Her whole body felt like it was vibrating, every nerve ending on high alert. The hallway was too quiet, too dark, too full of shadows that seemed to lean in close like they wanted to hear what would happen next. Nia shifted her weight from one foot to the other, suddenly very aware of how exposed she was standing here. If Leo opened the door right now, there would be no hiding, no taking it back. She would have to own this moment, this choice, this completely insane decision to knock on the Enforcer’s door in the middle of the night.
“Please do not open it,” she breathed. “Please do not open it please do not open it please do not—”
Footsteps.
Nia’s breath caught in her throat. They were heavy, deliberate, moving closer with each second. Not the rushed steps of someone annoyed at being woken up, but careful, measured, like whoever was on the other side of the door was trying to figure out what kind of threat was waiting for them.

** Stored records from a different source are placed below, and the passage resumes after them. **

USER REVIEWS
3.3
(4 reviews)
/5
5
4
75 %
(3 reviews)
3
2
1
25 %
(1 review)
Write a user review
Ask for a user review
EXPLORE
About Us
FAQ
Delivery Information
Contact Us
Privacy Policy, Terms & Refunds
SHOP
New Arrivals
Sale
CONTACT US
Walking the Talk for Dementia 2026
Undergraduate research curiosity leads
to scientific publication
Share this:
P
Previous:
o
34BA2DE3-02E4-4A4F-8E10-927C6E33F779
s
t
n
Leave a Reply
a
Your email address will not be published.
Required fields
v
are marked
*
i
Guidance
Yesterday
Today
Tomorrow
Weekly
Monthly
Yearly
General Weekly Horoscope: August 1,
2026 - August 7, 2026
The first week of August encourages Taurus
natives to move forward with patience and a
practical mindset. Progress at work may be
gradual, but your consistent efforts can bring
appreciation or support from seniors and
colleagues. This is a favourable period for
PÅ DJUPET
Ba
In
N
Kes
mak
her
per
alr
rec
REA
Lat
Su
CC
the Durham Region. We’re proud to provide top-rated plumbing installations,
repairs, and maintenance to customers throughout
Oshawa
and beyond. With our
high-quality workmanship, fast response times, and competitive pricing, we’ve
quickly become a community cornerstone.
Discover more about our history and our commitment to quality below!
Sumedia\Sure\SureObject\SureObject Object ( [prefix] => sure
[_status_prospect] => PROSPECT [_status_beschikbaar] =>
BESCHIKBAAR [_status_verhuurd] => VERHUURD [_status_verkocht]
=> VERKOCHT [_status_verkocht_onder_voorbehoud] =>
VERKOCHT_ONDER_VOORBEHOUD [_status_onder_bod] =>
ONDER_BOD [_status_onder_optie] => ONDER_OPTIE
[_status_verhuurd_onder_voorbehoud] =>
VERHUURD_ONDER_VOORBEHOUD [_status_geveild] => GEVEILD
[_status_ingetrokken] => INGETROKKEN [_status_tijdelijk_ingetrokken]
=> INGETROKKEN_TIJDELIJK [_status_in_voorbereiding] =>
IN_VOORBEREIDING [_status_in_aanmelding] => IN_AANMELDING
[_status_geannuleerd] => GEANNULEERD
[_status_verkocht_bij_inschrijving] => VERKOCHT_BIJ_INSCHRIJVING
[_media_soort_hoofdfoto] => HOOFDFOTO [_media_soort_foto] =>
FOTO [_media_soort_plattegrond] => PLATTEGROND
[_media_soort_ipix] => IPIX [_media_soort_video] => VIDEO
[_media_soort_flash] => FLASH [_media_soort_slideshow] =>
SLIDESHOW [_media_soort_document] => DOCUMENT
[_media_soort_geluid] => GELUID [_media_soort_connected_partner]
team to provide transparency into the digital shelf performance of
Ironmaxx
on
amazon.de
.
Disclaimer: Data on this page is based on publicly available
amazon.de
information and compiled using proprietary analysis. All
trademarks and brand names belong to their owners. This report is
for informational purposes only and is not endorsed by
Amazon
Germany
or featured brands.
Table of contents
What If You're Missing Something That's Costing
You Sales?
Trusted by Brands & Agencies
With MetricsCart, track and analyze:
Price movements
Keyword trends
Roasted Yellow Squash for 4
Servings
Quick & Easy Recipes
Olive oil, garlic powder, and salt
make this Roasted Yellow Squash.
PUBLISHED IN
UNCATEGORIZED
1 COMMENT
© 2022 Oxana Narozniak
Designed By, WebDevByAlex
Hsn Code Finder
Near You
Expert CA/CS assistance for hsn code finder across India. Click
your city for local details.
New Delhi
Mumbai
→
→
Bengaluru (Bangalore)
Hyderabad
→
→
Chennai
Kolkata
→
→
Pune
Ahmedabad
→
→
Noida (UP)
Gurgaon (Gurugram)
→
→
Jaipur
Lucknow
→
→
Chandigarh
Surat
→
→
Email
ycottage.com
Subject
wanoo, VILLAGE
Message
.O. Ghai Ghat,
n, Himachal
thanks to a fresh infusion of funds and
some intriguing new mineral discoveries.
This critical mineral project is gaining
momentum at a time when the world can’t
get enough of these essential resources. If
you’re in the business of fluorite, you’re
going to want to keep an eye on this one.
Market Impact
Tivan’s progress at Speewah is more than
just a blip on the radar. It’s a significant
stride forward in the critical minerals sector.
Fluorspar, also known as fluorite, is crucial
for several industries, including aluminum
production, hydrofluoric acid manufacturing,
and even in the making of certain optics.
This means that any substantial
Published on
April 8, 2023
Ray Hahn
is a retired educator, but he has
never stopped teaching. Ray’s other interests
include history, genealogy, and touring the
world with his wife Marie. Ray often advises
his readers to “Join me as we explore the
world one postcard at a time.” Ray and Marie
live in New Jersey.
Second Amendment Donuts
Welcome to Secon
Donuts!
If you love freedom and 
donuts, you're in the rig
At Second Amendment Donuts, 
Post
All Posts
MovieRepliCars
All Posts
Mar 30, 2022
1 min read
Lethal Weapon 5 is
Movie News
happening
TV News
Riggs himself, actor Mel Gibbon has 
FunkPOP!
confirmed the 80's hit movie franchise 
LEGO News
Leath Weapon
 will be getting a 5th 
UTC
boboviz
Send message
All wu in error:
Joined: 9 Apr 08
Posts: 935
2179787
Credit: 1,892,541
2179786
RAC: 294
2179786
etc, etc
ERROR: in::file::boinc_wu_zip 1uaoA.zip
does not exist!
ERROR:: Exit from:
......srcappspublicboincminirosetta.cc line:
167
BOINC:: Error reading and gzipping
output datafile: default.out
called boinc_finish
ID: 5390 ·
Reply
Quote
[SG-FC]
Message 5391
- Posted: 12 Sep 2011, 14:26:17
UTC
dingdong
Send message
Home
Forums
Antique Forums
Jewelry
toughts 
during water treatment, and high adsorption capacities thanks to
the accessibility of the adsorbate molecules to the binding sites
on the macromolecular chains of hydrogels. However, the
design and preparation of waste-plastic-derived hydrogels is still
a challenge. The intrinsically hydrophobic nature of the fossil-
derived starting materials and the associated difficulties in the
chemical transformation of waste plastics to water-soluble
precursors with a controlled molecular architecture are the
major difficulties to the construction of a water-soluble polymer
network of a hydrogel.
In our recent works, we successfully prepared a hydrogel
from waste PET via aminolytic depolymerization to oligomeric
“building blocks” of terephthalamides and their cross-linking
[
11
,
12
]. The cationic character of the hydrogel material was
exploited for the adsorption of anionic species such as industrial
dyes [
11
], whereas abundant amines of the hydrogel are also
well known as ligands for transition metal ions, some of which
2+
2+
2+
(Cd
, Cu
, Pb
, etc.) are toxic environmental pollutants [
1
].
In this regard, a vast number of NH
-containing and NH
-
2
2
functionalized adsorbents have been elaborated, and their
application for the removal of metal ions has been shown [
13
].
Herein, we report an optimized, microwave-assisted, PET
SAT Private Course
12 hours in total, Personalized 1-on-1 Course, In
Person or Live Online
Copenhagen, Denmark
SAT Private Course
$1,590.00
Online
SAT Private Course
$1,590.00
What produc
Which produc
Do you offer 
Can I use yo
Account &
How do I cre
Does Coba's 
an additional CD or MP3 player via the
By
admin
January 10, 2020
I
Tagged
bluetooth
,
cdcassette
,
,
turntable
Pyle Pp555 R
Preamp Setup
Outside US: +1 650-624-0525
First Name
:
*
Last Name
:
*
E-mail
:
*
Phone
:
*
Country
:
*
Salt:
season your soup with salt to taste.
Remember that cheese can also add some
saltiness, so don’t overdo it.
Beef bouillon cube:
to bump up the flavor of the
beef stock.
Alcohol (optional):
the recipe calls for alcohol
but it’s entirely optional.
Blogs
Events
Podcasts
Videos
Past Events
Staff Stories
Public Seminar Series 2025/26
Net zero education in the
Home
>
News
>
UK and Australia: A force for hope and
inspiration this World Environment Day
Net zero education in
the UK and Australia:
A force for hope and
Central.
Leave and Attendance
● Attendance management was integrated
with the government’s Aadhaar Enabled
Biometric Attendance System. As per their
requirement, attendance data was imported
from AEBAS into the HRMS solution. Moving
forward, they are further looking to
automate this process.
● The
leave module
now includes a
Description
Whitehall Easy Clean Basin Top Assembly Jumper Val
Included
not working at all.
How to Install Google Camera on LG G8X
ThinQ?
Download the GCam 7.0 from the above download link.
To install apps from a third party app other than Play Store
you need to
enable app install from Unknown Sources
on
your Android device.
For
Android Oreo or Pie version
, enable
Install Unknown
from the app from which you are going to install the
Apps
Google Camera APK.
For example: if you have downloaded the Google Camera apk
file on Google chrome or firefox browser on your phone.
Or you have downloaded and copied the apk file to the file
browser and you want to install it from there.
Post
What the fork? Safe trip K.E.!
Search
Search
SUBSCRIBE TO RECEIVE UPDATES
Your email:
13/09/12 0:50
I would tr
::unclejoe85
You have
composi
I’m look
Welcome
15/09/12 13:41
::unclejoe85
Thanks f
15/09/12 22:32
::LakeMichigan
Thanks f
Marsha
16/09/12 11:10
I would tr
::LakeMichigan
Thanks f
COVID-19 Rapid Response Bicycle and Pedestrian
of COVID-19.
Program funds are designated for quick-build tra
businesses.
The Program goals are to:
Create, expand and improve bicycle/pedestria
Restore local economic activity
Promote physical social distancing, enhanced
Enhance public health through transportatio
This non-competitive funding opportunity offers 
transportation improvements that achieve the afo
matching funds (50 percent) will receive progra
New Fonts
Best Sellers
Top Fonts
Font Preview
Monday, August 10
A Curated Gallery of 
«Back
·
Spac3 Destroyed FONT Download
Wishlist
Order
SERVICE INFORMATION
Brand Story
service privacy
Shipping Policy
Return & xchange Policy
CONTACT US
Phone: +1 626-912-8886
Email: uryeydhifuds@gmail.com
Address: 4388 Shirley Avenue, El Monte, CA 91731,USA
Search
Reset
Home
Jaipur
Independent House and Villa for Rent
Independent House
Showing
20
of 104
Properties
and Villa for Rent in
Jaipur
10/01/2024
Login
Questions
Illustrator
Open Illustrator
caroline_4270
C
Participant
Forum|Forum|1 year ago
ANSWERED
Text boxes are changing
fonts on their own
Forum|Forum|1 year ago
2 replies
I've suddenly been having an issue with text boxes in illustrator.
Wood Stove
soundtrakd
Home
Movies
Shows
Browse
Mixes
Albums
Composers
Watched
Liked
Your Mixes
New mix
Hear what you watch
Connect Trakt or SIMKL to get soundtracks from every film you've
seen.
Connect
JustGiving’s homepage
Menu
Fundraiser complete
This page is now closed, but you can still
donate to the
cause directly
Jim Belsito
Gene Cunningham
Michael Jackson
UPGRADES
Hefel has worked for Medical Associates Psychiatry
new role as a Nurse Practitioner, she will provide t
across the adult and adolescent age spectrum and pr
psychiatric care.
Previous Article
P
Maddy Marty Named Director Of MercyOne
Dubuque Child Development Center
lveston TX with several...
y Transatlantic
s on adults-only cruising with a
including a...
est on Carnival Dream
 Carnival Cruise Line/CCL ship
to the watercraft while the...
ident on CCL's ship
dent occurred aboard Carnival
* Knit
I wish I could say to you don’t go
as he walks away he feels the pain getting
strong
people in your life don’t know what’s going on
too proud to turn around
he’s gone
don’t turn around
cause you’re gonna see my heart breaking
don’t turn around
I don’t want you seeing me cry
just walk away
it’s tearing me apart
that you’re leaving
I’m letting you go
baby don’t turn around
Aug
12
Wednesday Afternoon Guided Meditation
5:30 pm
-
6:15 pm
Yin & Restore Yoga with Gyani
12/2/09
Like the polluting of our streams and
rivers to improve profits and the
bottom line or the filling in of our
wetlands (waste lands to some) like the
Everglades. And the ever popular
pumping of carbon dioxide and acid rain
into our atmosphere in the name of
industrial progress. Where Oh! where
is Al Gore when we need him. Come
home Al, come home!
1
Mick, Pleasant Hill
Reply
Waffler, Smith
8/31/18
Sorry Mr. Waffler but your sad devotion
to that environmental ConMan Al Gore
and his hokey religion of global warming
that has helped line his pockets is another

Her first instinct was to run. Every muscle in her body screamed at her to turn around and sprint back down that hallway, to disappear into her room and pretend this never happened. She could claim sleepwalking. Temporary insanity. The whiskey made her do it. Anything but stand here and face whatever was about to happen.
But her feet stayed planted on the dark wooden floor, refusing to cooperate with the smarter parts of her brain. The bottle dangled from her fingers, suddenly feeling less like liquid courage and more like evidence of incredibly poor judgment.
The footsteps stopped right on the other side of the door.
Nia held her breath. The silence stretched out, thin and fragile, like glass about to shatter. She could picture Leo standing there, his hand on the doorknob, trying to decide if he should open it or pretend he had not heard anything. Maybe he was hoping she would give up and leave. Maybe he was as terrified of this moment as she was.
The lock clicked.
The sound was small but it echoed through Nia’s entire body. Her heart kicked against her ribs so hard it hurt. The whiskey in her bloodstream made everything feel both too sharp and too soft at the same time, like she was watching this happen to someone else while simultaneously feeling every single second of it with brutal clarity.
The doorknob turned.
Nia’s hands started shaking. She gripped the bottle tighter, using it as an anchor, something solid to hold onto while the world tilted sideways.
The door swung open.
And there he was.
Leonardo DeSanto stood in the doorway, and Nia forgot how to form words.